Dr Matthews also warns that compliance costs related to constantly changing contribution rates will be particularly onerous for small businesses.

“Each time the KiwiSaver contribution rate changes, businesses will need to update their payroll systems to deduct the appropriate amount requiring additional, non-productive compliance activities.”

She also says there will be a disproportionate impact on people on low incomes and those trying to save.

“Even five dollars per week can be a significant sum for someone on a low income. And, as usual, the focus is on achieving lower rates for mortgage holders with no thought given to those with bank deposits earning lower interest income. I also question David Parker’s claim that lower interest rates would mean lower credit card rates. Credit card interest rates tend to be very inelastic.”

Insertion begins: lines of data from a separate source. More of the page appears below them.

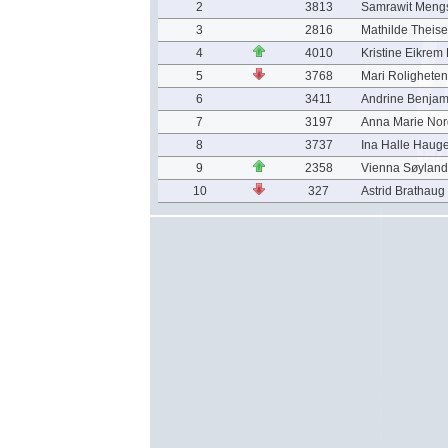
2
3813
Samrawit Meng
3
2816
Mathilde Theis
4
4010
Kristine Eikrem
5
3768
Mari Rolighete
6
3411
Andrine Benjam
7
3197
Anna Marie Nor
8
3737
Ina Halle Haug
9
2358
Vienna Søyland
10
327
Astrid Brathaug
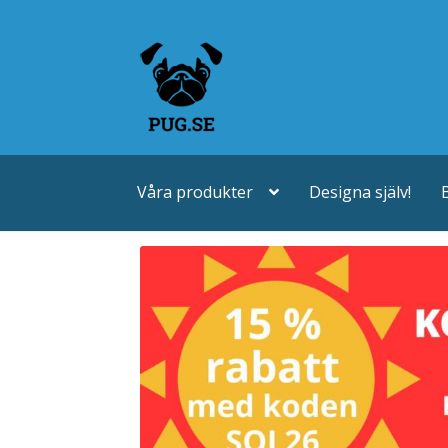
Hoppa
Hoppa
till
till
navigering
innehåll
Våra produkter
Designa själv!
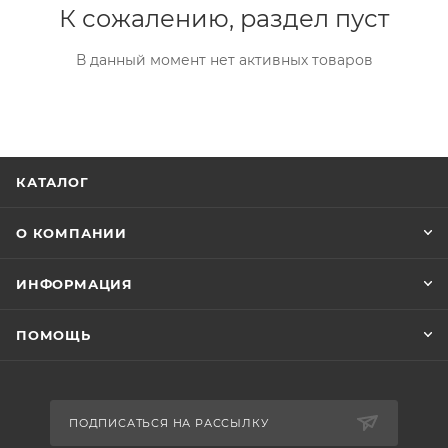
К сожалению, раздел пуст
В данный момент нет активных товаров
КАТАЛОГ
О КОМПАНИИ
ИНФОРМАЦИЯ
ПОМОЩЬ
ПОДПИСАТЬСЯ НА РАССЫЛКУ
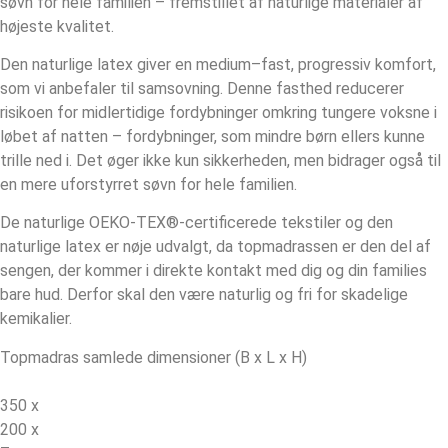
søvn for hele familien – fremstillet af naturlige materialer af
højeste kvalitet.
Den naturlige latex giver en medium–fast, progressiv komfort,
som vi anbefaler til samsovning. Denne fasthed reducerer
risikoen for midlertidige fordybninger omkring tungere voksne i
løbet af natten – fordybninger, som mindre børn ellers kunne
trille ned i. Det øger ikke kun sikkerheden, men bidrager også til
en mere uforstyrret søvn for hele familien.
De naturlige OEKO-TEX®-certificerede tekstiler og den
naturlige latex er nøje udvalgt, da topmadrassen er den del af
sengen, der kommer i direkte kontakt med dig og din families
bare hud. Derfor skal den være naturlig og fri for skadelige
kemikalier.
Topmadras samlede dimensioner (B x L x H)
350 x
200 x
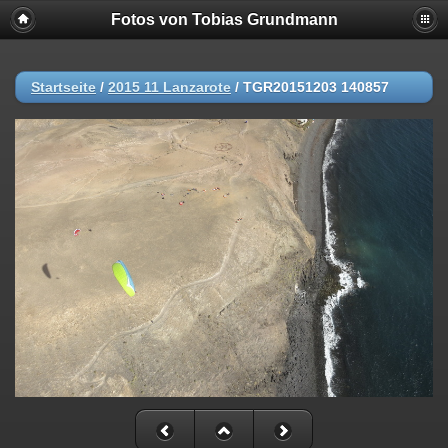
Fotos von Tobias Grundmann
Startseite
/
2015 11 Lanzarote
/
TGR20151203 140857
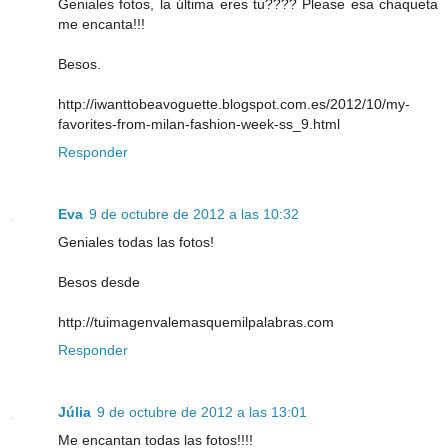
Geniales fotos, la última eres tu???? Please esa chaqueta
me encanta!!!
Besos.
http://iwanttobeavoguette.blogspot.com.es/2012/10/my-
favorites-from-milan-fashion-week-ss_9.html
Responder
Eva
9 de octubre de 2012 a las 10:32
Geniales todas las fotos!
Besos desde
http://tuimagenvalemasquemilpalabras.com
Responder
Júlia
9 de octubre de 2012 a las 13:01
Me encantan todas las fotos!!!!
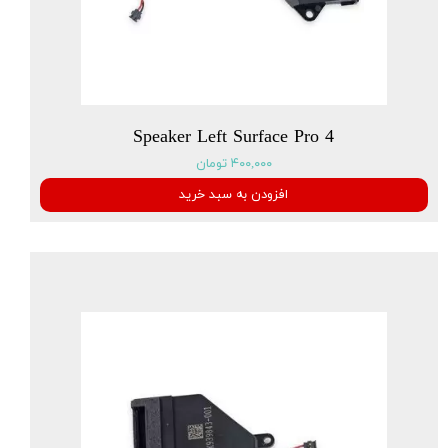
Speaker Left Surface Pro 4
۴۰۰,۰۰۰ تومان
افزودن به سبد خرید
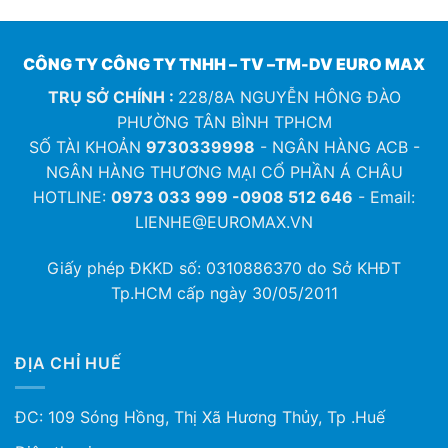
CÔNG TY CÔNG TY TNHH – TV –TM-DV EURO MAX
TRỤ SỞ CHÍNH :
228/8A NGUYỄN HÔNG ĐÀO
PHƯỜNG TÂN BÌNH TPHCM
SỐ TÀI KHOẢN
9730339998
- NGÂN HÀNG ACB -
NGÂN HÀNG THƯƠNG MẠI CỔ PHẦN Á CHÂU
HOTLINE:
0973 033 999 -0908 512 646
- Email:
LIENHE@EUROMAX.VN
Giấy phép ĐKKD số:
0310886370
do Sở KHĐT
Tp.HCM cấp ngày 30/05/2011
ĐỊA CHỈ HUẾ
ĐC: 109 Sóng Hồng, Thị Xã Hương Thủy, Tp .Huế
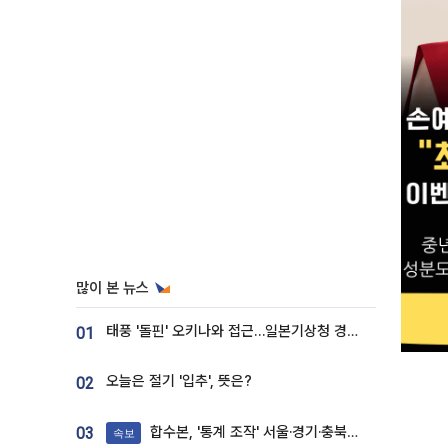
많이 본 뉴스
태풍 '돌핀' 오키나와 접근…일본기상청 경로 업데이트
01
오늘은 절기 '입추', 뜻은?
02
합수본, '통계 조작' 서울·경기·충북 선관위 등 추가 압수수색
03
속보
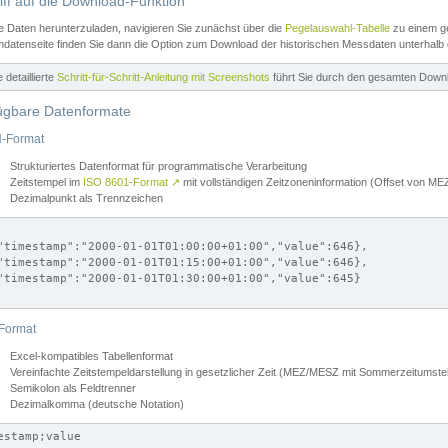
iff auf die Download-Funktion
e Daten herunterzuladen, navigieren Sie zunächst über die
Pegelauswahl-Tabelle
zu einem ge
datenseite finden Sie dann die Option zum Download der historischen Messdaten unterhalb
ne detaillierte
Schritt-für-Schritt-Anleitung mit Screenshots
führt Sie durch den gesamten Down
ügbare Datenformate
-Format
Strukturiertes Datenformat für programmatische Verarbeitung
Zeitstempel im
ISO 8601-Format
↗
mit vollständigen Zeitzoneninformation (Offset von 
Dezimalpunkt als Trennzeichen
"timestamp":"2000-01-01T01:00:00+01:00","value":646},

"timestamp":"2000-01-01T01:15:00+01:00","value":646},

"timestamp":"2000-01-01T01:30:00+01:00","value":645}

Format
Excel-kompatibles Tabellenformat
Vereinfachte Zeitstempeldarstellung in gesetzlicher Zeit (MEZ/MESZ mit Sommerzeitumstel
Semikolon als Feldtrenner
Dezimalkomma (deutsche Notation)
estamp;value
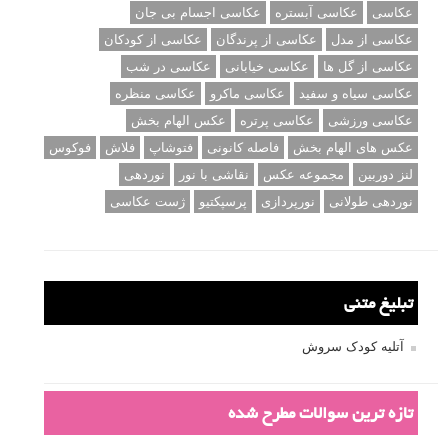
عکاسی
عکاسی آبستره
عکاسی اجسام بی جان
عکاسی از مدل
عکاسی از پرندگان
عکاسی از کودکان
عکاسی از گل ها
عکاسی خیابانی
عکاسی در شب
عکاسی سیاه و سفید
عکاسی ماکرو
عکاسی منظره
عکاسی ورزشی
عکاسی پرتره
عکس الهام بخش
عکس های الهام بخش
فاصله کانونی
فتوشاپ
فلاش
فوکوس
لنز دوربین
مجموعه عکس
نقاشی با نور
نوردهی
نوردهی طولانی
نورپردازی
پرسپکتیو
ژست عکاسی
تبلیغ متنی
آتلیه کودک سروش
تازه ترین سوالات مطرح شده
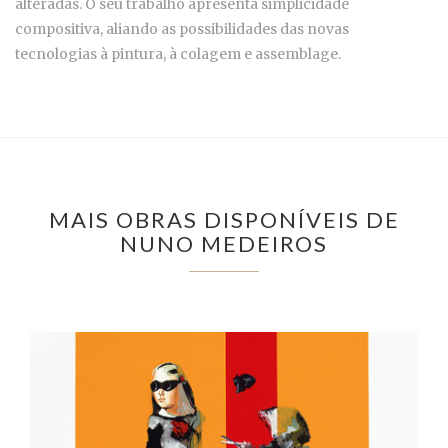
alteradas. O seu trabalho apresenta simplicidade
compositiva, aliando as possibilidades das novas
tecnologias à pintura, à colagem e assemblage.
MAIS OBRAS DISPONÍVEIS DE
NUNO MEDEIROS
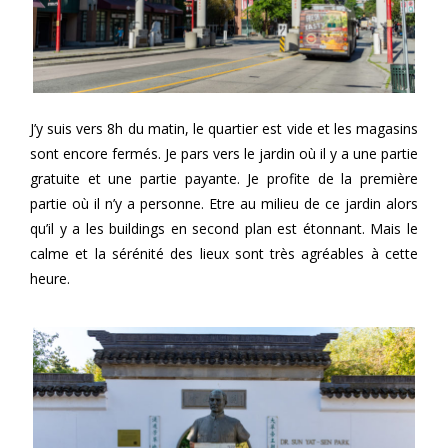
J’y suis vers 8h du matin, le quartier est vide et les magasins
sont encore fermés. Je pars vers le jardin où il y a une partie
gratuite et une partie payante. Je profite de la première
partie où il n’y a personne. Etre au milieu de ce jardin alors
qu’il y a les buildings en second plan est étonnant. Mais le
calme et la sérénité des lieux sont très agréables à cette
heure.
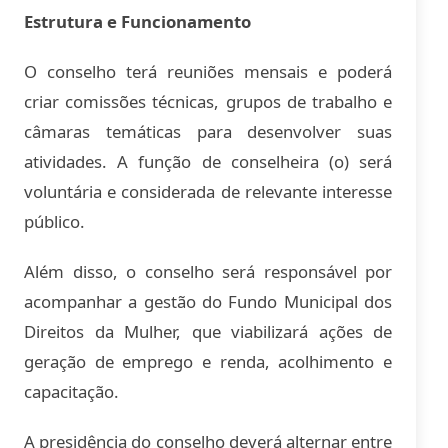
Estrutura e Funcionamento
O conselho terá reuniões mensais e poderá
criar comissões técnicas, grupos de trabalho e
câmaras temáticas para desenvolver suas
atividades. A função de conselheira (o) será
voluntária e considerada de relevante interesse
público.
Além disso, o conselho será responsável por
acompanhar a gestão do Fundo Municipal dos
Direitos da Mulher, que viabilizará ações de
geração de emprego e renda, acolhimento e
capacitação.
A presidência do conselho deverá alternar entre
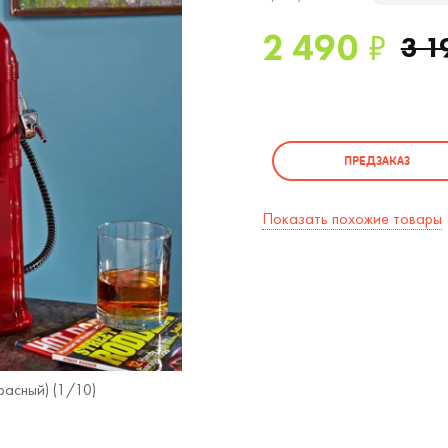
2 490
₽
3 1
ПРЕДЗАКАЗ
Показать похожие товары
асный) (
1
/10)
Диспенсер для напитков Заправка Ретр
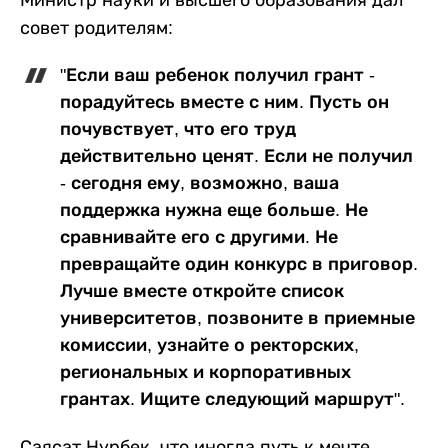
Министр науки и высшего образования дал
совет родителям:
"Если ваш ребенок получил грант -
порадуйтесь вместе с ним. Пусть он
почувствует, что его труд
действительно ценят. Если не получил
- сегодня ему, возможно, ваша
поддержка нужна еще больше. Не
сравнивайте его с другими. Не
превращайте один конкурс в приговор.
Лучше вместе откройте список
университетов, позвоните в приемные
комиссии, узнайте о ректорских,
региональных и корпоративных
грантах. Ищите следующий маршрут".
Саясат Нурбек, что иногда путь к мечте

Meanwhile, Dr Matthews says, those on higher incomes are likely to be contributing more to their KiwiSaver plans than the minimum. “For these people, an increase in the minimum contribution rate will have no effect, thus diluting the impact of the policy on the wider economy.”

Dr Matthews also sees complications arising from tying up retirement savings and monetary policy.

“Although increasing the contribution rate to KiwiSaver is desirable, like any other change to the KiwiSaver scheme it should be done for reasons related to retirement income policies.

“While not wanting to discuss the wider issues associated with Labour’s policy on monetary policy, there has to be concern over giving multiple goals to the Reserve Bank, especially when there is potential for competing goals.”